[Extracted records]

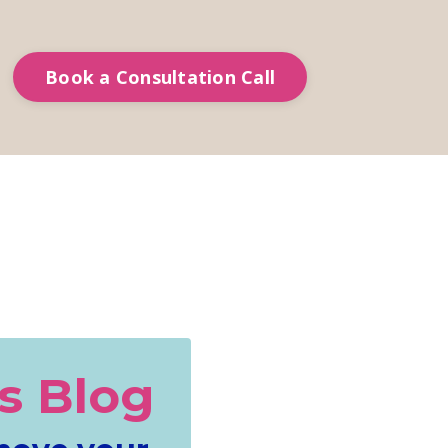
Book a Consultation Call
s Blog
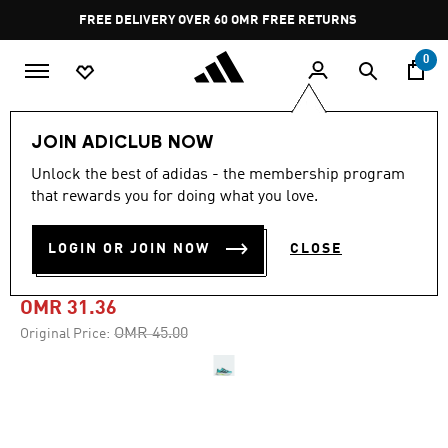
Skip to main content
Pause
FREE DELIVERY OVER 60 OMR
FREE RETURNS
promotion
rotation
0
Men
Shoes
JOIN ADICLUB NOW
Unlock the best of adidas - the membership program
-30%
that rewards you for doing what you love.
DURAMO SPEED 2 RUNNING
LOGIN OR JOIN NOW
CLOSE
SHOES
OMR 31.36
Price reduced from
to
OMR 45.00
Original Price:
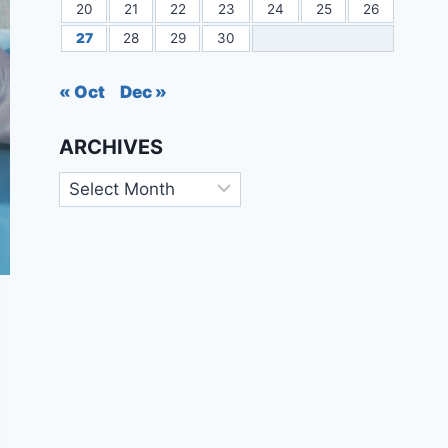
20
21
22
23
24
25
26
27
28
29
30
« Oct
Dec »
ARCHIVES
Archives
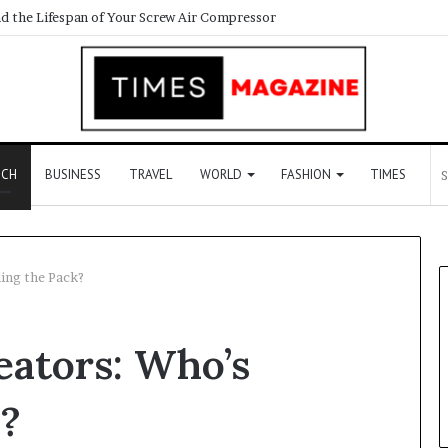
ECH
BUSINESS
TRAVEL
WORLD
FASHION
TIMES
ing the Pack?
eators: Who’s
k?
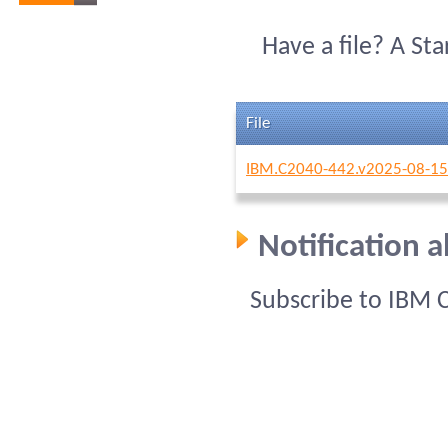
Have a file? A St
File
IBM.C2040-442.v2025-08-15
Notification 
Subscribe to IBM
* * *
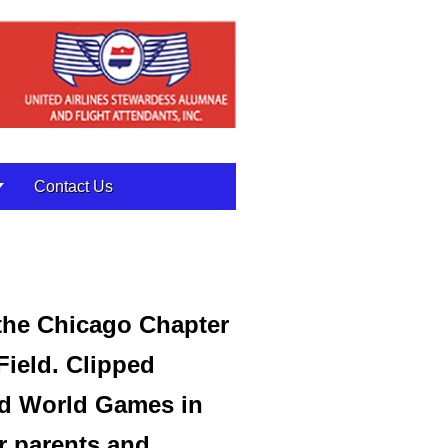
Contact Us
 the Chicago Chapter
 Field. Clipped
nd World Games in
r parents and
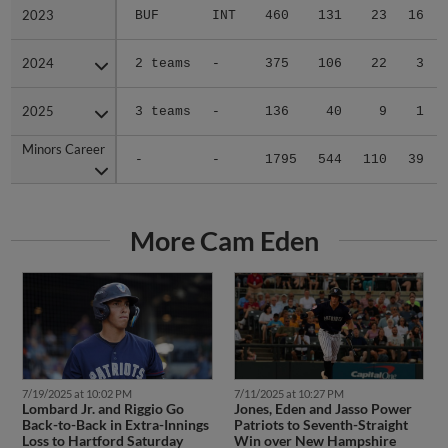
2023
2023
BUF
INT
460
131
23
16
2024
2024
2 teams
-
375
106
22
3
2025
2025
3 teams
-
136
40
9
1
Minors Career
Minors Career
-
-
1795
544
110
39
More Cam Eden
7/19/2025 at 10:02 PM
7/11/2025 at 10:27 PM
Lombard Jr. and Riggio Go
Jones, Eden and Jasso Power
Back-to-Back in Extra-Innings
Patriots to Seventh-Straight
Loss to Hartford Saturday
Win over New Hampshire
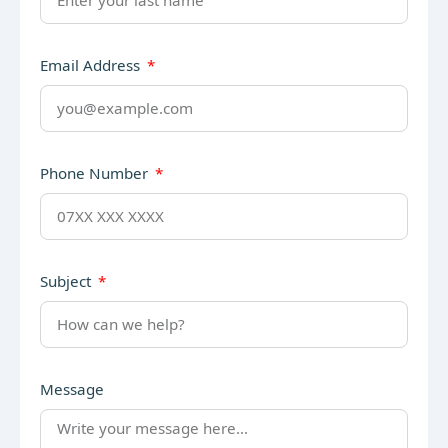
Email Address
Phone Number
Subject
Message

Exercise brief: Leaving out each picture, repeat exactly the lines above from the one that contains "Unlock the best" through the one that contains "Subscribe to IBM".

Response area:
Unlock the best of adidas - the membership program
-30%
that rewards you for doing what you love.
DURAMO SPEED 2 RUNNING
LOGIN OR JOIN NOW
CLOSE
SHOES
OMR 31.36
Price reduced from
to
OMR 45.00
Original Price:
20
21
22
23
24
25
26
27
28
29
30
« Oct
Dec »
ARCHIVES
Archives
ECH
BUSINESS
TRAVEL
WORLD
FASHION
TIMES
ing the Pack?
eators: Who’s
k?
Have a file? A St
File
IBM.C2040-442.v2025-08-15
Notification 
Subscribe to IBM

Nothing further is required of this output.